ASSIGNMENT
The answer must consist solely of the lines below starting at the one containing "arasındaki çatlak büyüyor" and ending at the one containing "たし、っていう流れがあったかも。", repeated exactly, with both ends included and all pictures omitted.
▶
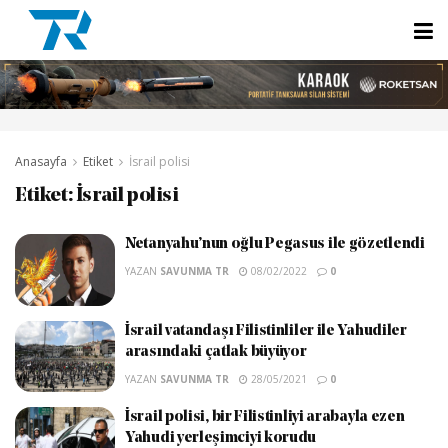
Anasayfa
Etiket
İsrail polisi
Etiket:
İsrail polisi
Netanyahu’nun oğlu Pegasus ile gözetlendi
YAZAN
SAVUNMA TR
08/02/2022
0
İsrail vatandaşı Filistinliler ile Yahudiler
arasındaki çatlak büyüyor
YAZAN
SAVUNMA TR
28/05/2021
0
İsrail polisi, bir Filistinliyi arabayla ezen
Yahudi yerleşimciyi korudu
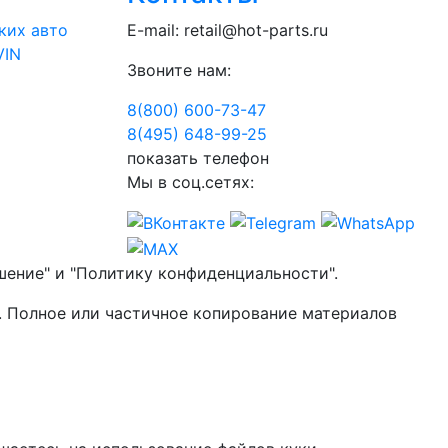
ких авто
E-mail:
retail@hot-parts.ru
VIN
Звоните нам:
8(800) 600-73-
47
8(495) 648-99-
25
показать телефон
Мы в соц.сетях:
шение" и "Политику конфиденциальности".
. Полное или частичное копирование материалов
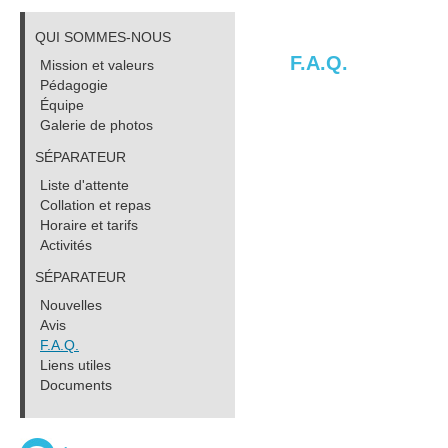
QUI SOMMES-NOUS
F.A.Q.
Mission et valeurs
Pédagogie
Équipe
Galerie de photos
SÉPARATEUR
Liste d'attente
Collation et repas
Horaire et tarifs
Activités
SÉPARATEUR
Nouvelles
Avis
F.A.Q.
Liens utiles
Documents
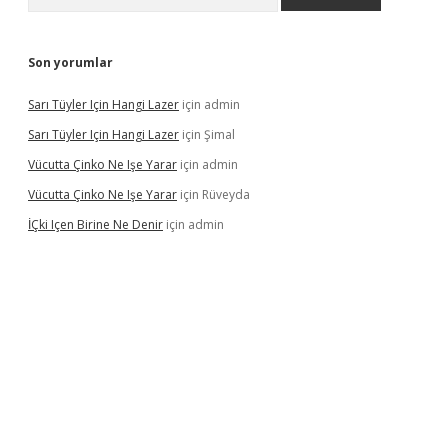
Son yorumlar
Sarı Tüyler Için Hangi Lazer
için
admin
Sarı Tüyler Için Hangi Lazer
için
Şimal
Vücutta Çinko Ne Işe Yarar
için
admin
Vücutta Çinko Ne Işe Yarar
için
Rüveyda
İÇki Içen Birine Ne Denir
için
admin
ps://ilbet.casino/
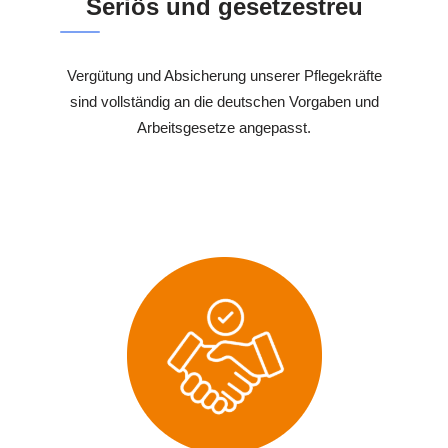
Seriös und gesetzestreu
Vergütung und Absicherung unserer Pflegekräfte
sind vollständig an die deutschen Vorgaben und
Arbeitsgesetze angepasst.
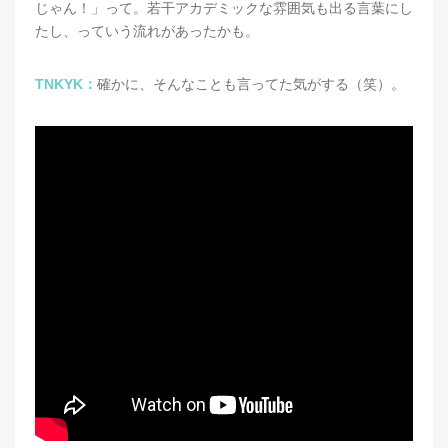
じゃん！」って。若干アカデミックな雰囲気も出る言葉にし
たし、っていう流れがあったかも。
TNKYK：
確かに、そんなことも言ってた気がする（笑）。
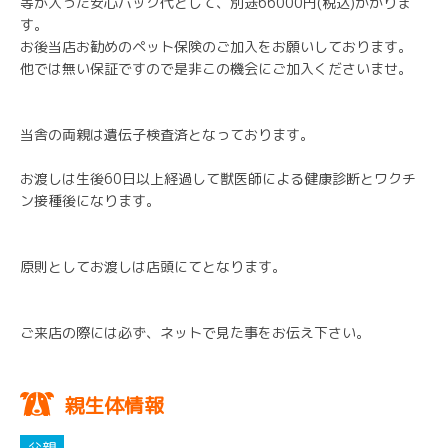
等が入った安心パック代として、別途66000円(税込)かかりま
す。
お後当店お勧めのペット保険のご加入をお願いしております。
他では無い保証ですので是非この機会にご加入くださいませ。
当舎の両親は遺伝子検査済となっております。
お渡しは生後60日以上経過して獣医師による健康診断とワクチ
ン接種後になります。
原則としてお渡しは店頭にてとなります。
ご来店の際には必ず、ネットで見た事をお伝え下さい。
親生体情報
◀
COMPLETED TASK
arasındaki çatlak büyüyor
YAZAN
SAVUNMA TR
28/05/2021
0
İsrail polisi, bir Filistinliyi arabayla ezen
Yahudi yerleşimciyi korudu
ких авто
E-mail:
retail@hot-parts.ru
VIN
Звоните нам:
8(800) 600-73-
47
8(495) 648-99-
25
показать телефон
Мы в соц.сетях:
шение" и "Политику конфиденциальности".
. Полное или частичное копирование материалов
QUI SOMMES-NOUS
F.A.Q.
Mission et valeurs
Pédagogie
Équipe
Galerie de photos
SÉPARATEUR
Liste d'attente
Collation et repas
Horaire et tarifs
Activités
SÉPARATEUR
Nouvelles
Avis
F.A.Q.
Liens utiles
Documents
Son yorumlar
Sarı Tüyler Için Hangi Lazer
için
admin
Sarı Tüyler Için Hangi Lazer
için
Şimal
Vücutta Çinko Ne Işe Yarar
için
admin
Vücutta Çinko Ne Işe Yarar
için
Rüveyda
İÇki Içen Birine Ne Denir
için
admin
ps://ilbet.casino/
Seriös und gesetzestreu
Vergütung und Absicherung unserer Pflegekräfte
sind vollständig an die deutschen Vorgaben und
Arbeitsgesetze angepasst.
じゃん！」って。若干アカデミックな雰囲気も出る言葉にし
たし、っていう流れがあったかも。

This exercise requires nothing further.